The Monroe County Industrial Development Agency has issued a firm ultimatum to Medley Centre's developer.
During its meeting this afternoon, the COMIDA board approved a resolution to terminate a tax incentive agreement with Medley owner Bersin Properties if the company does not make overdue payments by May 1. Under the resolution, the agency would terminate the agreement on May 2.
County Executive Maggie Brooks appeared at today's meeting to request the resolution. The board also approved a second resolution — which Brooks also requested — stating that the agency would work alongside the county on any related legal action.
Brooks lauded COMIDA members and staff for working to attract and retain businesses in Monroe County.
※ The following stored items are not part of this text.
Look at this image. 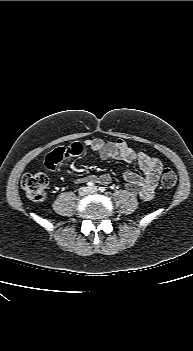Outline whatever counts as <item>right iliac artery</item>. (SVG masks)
Masks as SVG:
<instances>
[{
  "label": "right iliac artery",
  "mask_w": 193,
  "mask_h": 351,
  "mask_svg": "<svg viewBox=\"0 0 193 351\" xmlns=\"http://www.w3.org/2000/svg\"><path fill=\"white\" fill-rule=\"evenodd\" d=\"M87 186H88V187H94V183H93V182H88V183H87Z\"/></svg>",
  "instance_id": "right-iliac-artery-1"
}]
</instances>
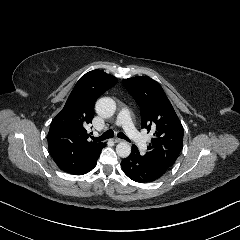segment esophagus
<instances>
[{
  "label": "esophagus",
  "mask_w": 240,
  "mask_h": 240,
  "mask_svg": "<svg viewBox=\"0 0 240 240\" xmlns=\"http://www.w3.org/2000/svg\"><path fill=\"white\" fill-rule=\"evenodd\" d=\"M122 141H123L122 139H118V138L114 139L115 143L122 142Z\"/></svg>",
  "instance_id": "34e87169"
}]
</instances>
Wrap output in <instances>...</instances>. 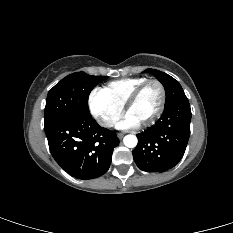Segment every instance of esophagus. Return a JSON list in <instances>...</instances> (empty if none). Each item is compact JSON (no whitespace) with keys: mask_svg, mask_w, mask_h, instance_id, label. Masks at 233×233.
<instances>
[{"mask_svg":"<svg viewBox=\"0 0 233 233\" xmlns=\"http://www.w3.org/2000/svg\"><path fill=\"white\" fill-rule=\"evenodd\" d=\"M123 136H124V134H123V133H118V134H117V137H118L119 139H122V138H123Z\"/></svg>","mask_w":233,"mask_h":233,"instance_id":"34e87169","label":"esophagus"}]
</instances>
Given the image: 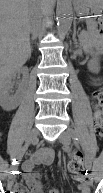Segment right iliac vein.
<instances>
[{
	"label": "right iliac vein",
	"instance_id": "63e3f726",
	"mask_svg": "<svg viewBox=\"0 0 103 193\" xmlns=\"http://www.w3.org/2000/svg\"><path fill=\"white\" fill-rule=\"evenodd\" d=\"M38 134H39V132H38L37 129H32V130L30 131L28 137H27V142H26V143H27V144L34 143V142L36 141L37 137H38ZM17 167H18V164L13 165V166L11 167V171H10V178H11V179H13L14 174H15V172H16V170H17Z\"/></svg>",
	"mask_w": 103,
	"mask_h": 193
}]
</instances>
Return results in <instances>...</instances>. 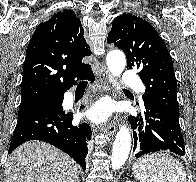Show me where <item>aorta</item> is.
I'll list each match as a JSON object with an SVG mask.
<instances>
[{"label":"aorta","mask_w":196,"mask_h":182,"mask_svg":"<svg viewBox=\"0 0 196 182\" xmlns=\"http://www.w3.org/2000/svg\"><path fill=\"white\" fill-rule=\"evenodd\" d=\"M107 66L113 76L118 77L125 69V55L119 51H110L107 55ZM131 148V134L125 125L120 127L112 149L111 167L114 170L120 169L126 162Z\"/></svg>","instance_id":"1"}]
</instances>
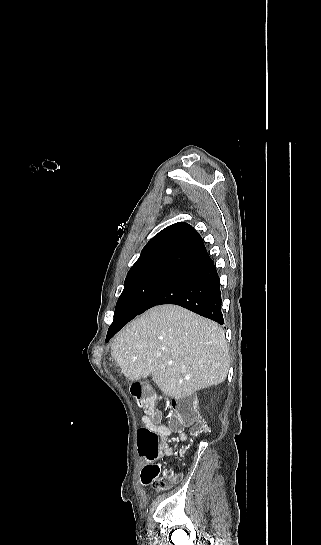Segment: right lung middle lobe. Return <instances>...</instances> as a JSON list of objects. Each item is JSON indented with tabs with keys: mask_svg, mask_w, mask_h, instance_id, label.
I'll return each instance as SVG.
<instances>
[{
	"mask_svg": "<svg viewBox=\"0 0 321 545\" xmlns=\"http://www.w3.org/2000/svg\"><path fill=\"white\" fill-rule=\"evenodd\" d=\"M175 269L157 265L129 271L116 304L113 322L135 317Z\"/></svg>",
	"mask_w": 321,
	"mask_h": 545,
	"instance_id": "obj_1",
	"label": "right lung middle lobe"
}]
</instances>
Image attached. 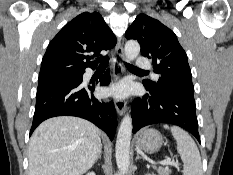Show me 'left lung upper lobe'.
<instances>
[{"label": "left lung upper lobe", "mask_w": 233, "mask_h": 175, "mask_svg": "<svg viewBox=\"0 0 233 175\" xmlns=\"http://www.w3.org/2000/svg\"><path fill=\"white\" fill-rule=\"evenodd\" d=\"M125 36L138 40L141 54L152 58L154 72L160 75L158 83L144 80L145 87L154 91L163 88L194 91L187 55L172 30L146 14H139Z\"/></svg>", "instance_id": "5c2ea615"}]
</instances>
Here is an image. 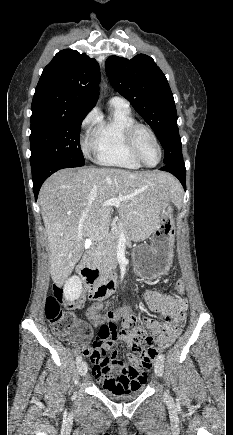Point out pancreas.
I'll return each mask as SVG.
<instances>
[{"label":"pancreas","instance_id":"cf45deb5","mask_svg":"<svg viewBox=\"0 0 233 435\" xmlns=\"http://www.w3.org/2000/svg\"><path fill=\"white\" fill-rule=\"evenodd\" d=\"M122 224L124 226V232L127 234L124 222ZM120 235V227L114 226L95 256V263L102 273L111 271L116 265L117 245Z\"/></svg>","mask_w":233,"mask_h":435}]
</instances>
She said the incentives the board grants have resulted in substantial jobs and property tax revenue, and yield far more benefits than costs to the community.
"The good work of this board has been overshadowed by this saga," Brooks said.
Earlier this year, Bersin Properties failed to make its annual payment under a payment-in-lieu-of-taxes agreement with COMIDA, the Town of Irondequoit, and the East Irondequoit School District. And it also failed to make a $3.5 million penalty payment to the governments, which it owes because last year it missed a $165 million investment milestone in the project.
In February, officials from the local governments sent a letter to Bersin officials, saying the company needed to make good on $3.9 million in outstanding payments, or the town and school district would ask COMIDA to terminate the agreement.
"There is no dispute they're in default," Mike Townsend, COMIDA's attorney, said during today's meeting.
Scott Congel of Bersin has asked for an amended PILOT agreement, saying in letters that the current agreement is an obstacle to getting financing for the project.
COMIDA board member Eugene Caccamise, who in the past has been optimistic about the Medley project, said he still thinks the developer can turn the mall around. But Congel needs to pay the local governments first and worry about other details later.
"Talked to him [Congel] this morning, asked him to pay," said Caccamise, who backed both resolutions. Caccamise is the labor representative on the COMIDA board.
[UPDATE 3:35 p.m.] Bersin Properties managing principal Scott Congel released the following statement about the COMIDA resolutions:
"We are going to continue communicating with the county and COMIDA to attempt to resolve our differences. It is a billion dollar project with thousands of jobs and it is our goal to move forward."